In order to become a foster carer or adoptive parent, one needs to provide a medical report from a General Practitioner. As restrictions are eased and schools return, we expect that there may be more children needing care than is usual, and therefore there will be a higher need for potential adopters and foster carers. Our National Health Service (NHS) continues to face unprecedented challenges during the ongoing pressure from the pandemic. This is unlikely to ease for some time, even when the country enters a period of recovery. Therefore, I am minded to extend the amendments that allow more time for General Practitioners and other health professionals to provide information to support the process of approving much needed potential adopters and foster carers. This does not remove the requirement for medical reports to be provided but moves the time during the process that the report must be provided before the child is placed with the foster parent or adoptive parent.

Virtual Visits

We must be able to keep essential services, such as social worker visits, operating during any local lockdowns, and in cases where households are being required to self-isolate due to a case, or suspected case, of covid-19, or contact with someone who has tested positive for covid-19, in line with medical advice from the NHS test and trace service. The Government recognise that visits by social workers to looked after children provide important opportunities to consider children and young people’s safety and wellbeing and that virtual visits may not always provide the best conditions. We have been clear in the consultation and in our guidance that visits should happen, whenever possible, face to face. The regulations and guidance explicitly provide that virtual visits should only happen when face to face visits would be contrary to public health advice, or where face to face visits would otherwise not be reasonably practicable as a result of coronavirus.

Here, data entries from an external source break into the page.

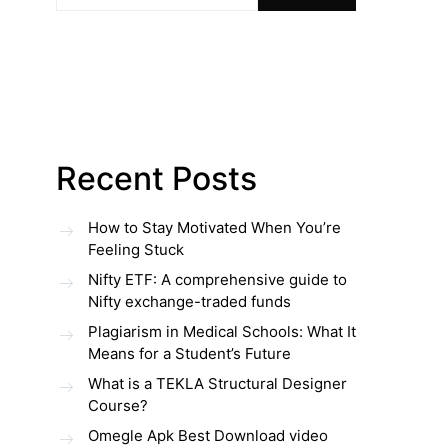
Recent Posts
How to Stay Motivated When You’re
Feeling Stuck
Nifty ETF: A comprehensive guide to
Nifty exchange-traded funds
Plagiarism in Medical Schools: What It
Means for a Student’s Future
What is a TEKLA Structural Designer
Course?
Omegle Apk Best Download video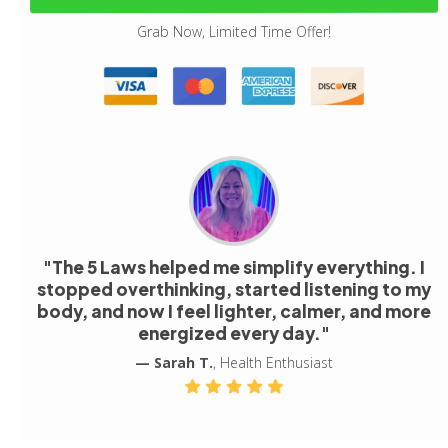
Grab Now, Limited Time Offer!
"The 5 Laws helped me simplify everything. I
stopped overthinking, started listening to my
body, and now I feel lighter, calmer, and more
energized every day."
— Sarah T.
, Health Enthusiast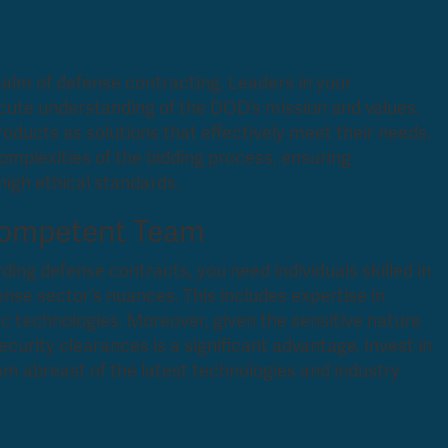
ealm of defense contracting. Leaders in your
acute understanding of the DOD’s mission and values.
products as solutions that effectively meet their needs.
complexities of the bidding process, ensuring
high ethical standards.
Competent Team
ing defense contracts, you need individuals skilled in
nse sector’s nuances. This includes expertise in
fic technologies. Moreover, given the sensitive nature
curity clearances is a significant advantage. Invest in
m abreast of the latest technologies and industry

The Government also recognise the importance of ensuring that social workers are well equipped to use virtual visits effectively. Therefore, I am suggesting that it is appropriate to continue to enable visits in these situations to happen virtually. However, in all other situations I would expect face to face visits to take place.

Ofsted inspections of children’s social care providers

The Government and Ofsted are keen that routine inspections of children’s social care providers are resumed as soon as it is safe to do so. At present, Ofsted inspection frequency cycles are suspended due to covid-19, although it is continuing to register social care providers and managers, and to monitor children’s homes where there are safeguarding concerns. Therefore, I am minded to extend the suspension of the requirement for a minimum frequency of Ofsted inspections for all children’s social care providers to be extended for six months, until 30 September 2021. Extending the flexibility will enable Ofsted to use its resources under existing inspection powers to carry out inspections to as many providers as possible, prioritised on a risk- assessed basis.

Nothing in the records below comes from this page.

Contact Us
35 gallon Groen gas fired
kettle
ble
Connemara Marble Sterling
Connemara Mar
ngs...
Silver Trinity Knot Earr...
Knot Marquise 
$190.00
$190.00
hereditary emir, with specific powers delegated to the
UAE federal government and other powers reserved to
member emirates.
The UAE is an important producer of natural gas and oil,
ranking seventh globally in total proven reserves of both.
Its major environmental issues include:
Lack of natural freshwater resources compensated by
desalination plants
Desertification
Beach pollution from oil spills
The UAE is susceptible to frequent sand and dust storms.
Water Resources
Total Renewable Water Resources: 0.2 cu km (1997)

It is important to note that extending this flexibility does not prevent Ofsted from inspecting services or change its inspection powers, it only affects the frequency with which they must inspect. During the covid-19 pandemic Ofsted is aiming to restart graded inspections from April although it will balance this with the nature and extent of any covid-19 restrictions that might be in place moving into the 2021-22 inspection year.

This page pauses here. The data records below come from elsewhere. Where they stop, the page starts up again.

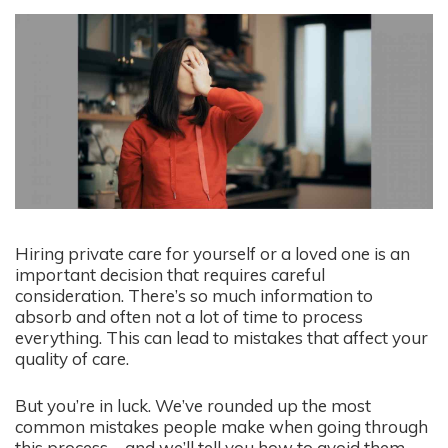
Hiring private care for yourself or a loved one is an
important decision that requires careful
consideration. There’s so much information to
absorb and often not a lot of time to process
everything. This can lead to mistakes that affect your
quality of care.
But you’re in luck. We’ve rounded up the most
common mistakes people make when going through
this process – and we’ll tell you how to avoid them.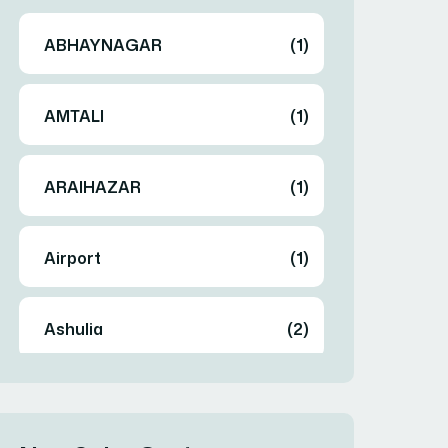
ABHAYNAGAR
(1)
AMTALI
(1)
ARAIHAZAR
(1)
Airport
(1)
Ashulia
(2)
BADDA
(1)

Throughout this pandemic, social workers, charities, and others working to support our most vulnerable children and families have worked tirelessly to ensure that they continue to receive the support they need. I would like to place on record my personal gratitude, and that of the whole Government, for everything they have done and continue to do. I would also like to acknowledge the extremely difficult circumstances many children and families have faced during this pandemic.

Protecting vulnerable children remains our top priority, as it does for local authorities and children’s social care providers across the country. As the country begins to return to a more normal way of life, it is absolutely right that this also applies to children’s social care.